Work to be completed –
Write out each line from the data below that includes the word "African".

[Dataset items]
- - - - - - -
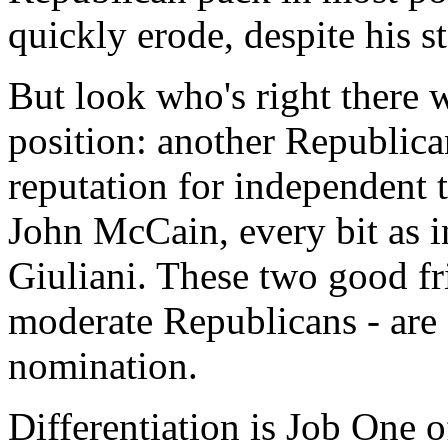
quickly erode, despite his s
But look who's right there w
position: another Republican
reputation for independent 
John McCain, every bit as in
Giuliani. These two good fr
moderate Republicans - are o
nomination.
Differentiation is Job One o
- - - - - - -
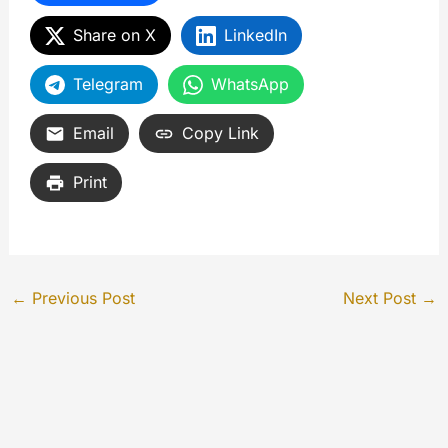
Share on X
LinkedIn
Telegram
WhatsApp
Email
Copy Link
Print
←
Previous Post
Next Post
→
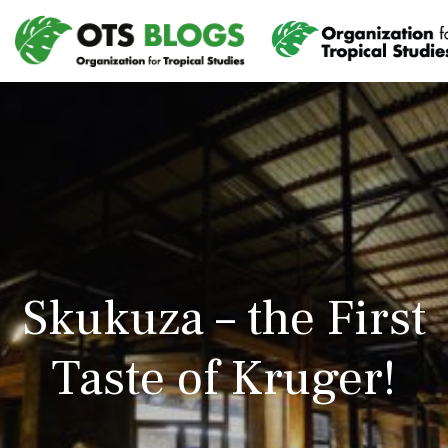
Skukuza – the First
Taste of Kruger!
- - - - - - -
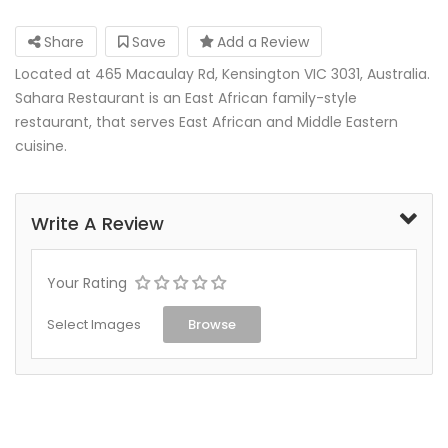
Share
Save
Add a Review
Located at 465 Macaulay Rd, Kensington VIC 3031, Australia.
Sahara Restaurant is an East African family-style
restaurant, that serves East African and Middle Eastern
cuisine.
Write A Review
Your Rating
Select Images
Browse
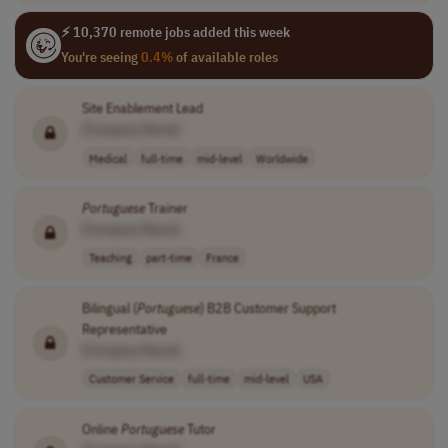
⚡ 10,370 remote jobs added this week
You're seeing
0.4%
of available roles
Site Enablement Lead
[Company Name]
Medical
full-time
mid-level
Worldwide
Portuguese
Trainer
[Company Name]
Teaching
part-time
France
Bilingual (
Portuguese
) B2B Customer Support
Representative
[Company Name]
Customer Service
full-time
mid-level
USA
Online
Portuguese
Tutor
- - - - - - -
Your solution –
Sahara Restaurant is an East African family-style
restaurant, that serves East African and Middle Eastern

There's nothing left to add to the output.